Friday I spent trying to get enough water treading to make up for an 8 mile run. I did do the spin that I normally do on Friday for an hour. At the time I was feeling kind of deflated. I just was thinking, “Why am I doing this? I never see results, I just end up getting hurt.”
Yeah, I was losing my patience. No good attitude. I just was feeling not so great. It probably didn’t help that on Thursday I ran into my coaches wife. She was very nice, but some of her statements implied that my long swim on Sunday was not going to go well. For the first time ever I think she was actually being not very kind. I have a very long swim tomorrow, and I’ll post about it no matter what, but thats not this post. She just really irritated me. She, like MANY people, made the mistake of making her experience, my experience. This is not a fault that only she demonstrates. Most people really have trouble getting out of their own head. Luckily, she is NOT my coach. I’m not sure she intended to make me feel so angry, but she definitely was not being at all nice. the Coach and I chatted some about the same swim. I’m nervous about it, but if he thinks I can do it, then I probably can, barring any odd marine life encounters. Our discussion was much more uplifting. I think it mademe especially angry because frankly speaking…I made a huge effort to be nice to her, and I don’t really give a darn about what she thinks about me or my abilities….because she has no idea about them.
So by the time I hit the cycle on Friday Morning, I was still very irritated by her words. They added to fuel to the fire of “Why am I doing this”…. Post cycle, I had to hit the pool for pool running. I ran into a friend Y. there. She is a lovely person and I wish I knew her better. We jogged in the pool together for a very short time. I was still marinating in negativity. I ran for 30 minutes and then hopped out. We then were able to have a longer conversation. She and I just shared some of what each of us has been through with training this year. It’s not been easy for either of us, and she was so so encouraging. It really changed my entire morning, thank goodness…
Words… SO POWERFUL.
I pulled prodded and pressure pointed my hip and quad. Eventually he found a big knot buried deep in the muscle belly of one of the large quad muscles. I’d been working on it for a week or two myself, but didn’t realize how large and weird it was. He worked and worked on it, and I was able to get off the table in loads less pain than when I came in. Today the pain remains essentially GONE. SO miracle indeed.
Today I took myself to Lucky’s Lake and had a great swim. I forced myself to chat with everyone, which is hard for me. One of the men there told me he was thinking of doing the swim I’m doing, and gave me some good advice about it.
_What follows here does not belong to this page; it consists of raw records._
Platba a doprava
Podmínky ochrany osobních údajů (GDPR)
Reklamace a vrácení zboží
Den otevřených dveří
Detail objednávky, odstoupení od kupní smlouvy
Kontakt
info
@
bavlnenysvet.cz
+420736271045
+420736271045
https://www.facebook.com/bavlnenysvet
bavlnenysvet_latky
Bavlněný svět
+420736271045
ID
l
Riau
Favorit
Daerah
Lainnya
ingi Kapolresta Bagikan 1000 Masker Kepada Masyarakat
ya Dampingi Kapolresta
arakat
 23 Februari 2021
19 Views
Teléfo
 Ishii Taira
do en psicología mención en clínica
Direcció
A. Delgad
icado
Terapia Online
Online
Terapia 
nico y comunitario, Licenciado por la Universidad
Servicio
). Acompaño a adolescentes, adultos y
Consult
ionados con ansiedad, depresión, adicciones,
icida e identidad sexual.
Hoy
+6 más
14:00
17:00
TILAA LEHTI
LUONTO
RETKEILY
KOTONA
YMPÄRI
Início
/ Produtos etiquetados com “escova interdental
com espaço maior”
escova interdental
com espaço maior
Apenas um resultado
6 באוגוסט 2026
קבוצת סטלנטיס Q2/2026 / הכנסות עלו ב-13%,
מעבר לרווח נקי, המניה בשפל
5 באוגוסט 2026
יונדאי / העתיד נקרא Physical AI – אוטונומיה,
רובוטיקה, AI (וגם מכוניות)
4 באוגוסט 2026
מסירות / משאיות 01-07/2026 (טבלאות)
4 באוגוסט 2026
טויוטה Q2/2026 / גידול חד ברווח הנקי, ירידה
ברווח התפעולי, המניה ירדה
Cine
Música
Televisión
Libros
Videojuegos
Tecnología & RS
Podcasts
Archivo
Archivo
Asked a few questions about the distances I’d been swimming and my support crew and said, “Go enjoy it” So that kind of made me hark back to Not so nice Mrs. Coach.
After that I hit the pool for 2 hours of pool jogging, 2 whole hours. UGH. Long and hot. No company. I prayed a little but it was hard because I pool jog with weights in my swim suit and no jogging belt, so I have to concentrate on staying UP.
I then felt very ready for the swim. I can tell you…there is a little fire in my belly to get this suckker done.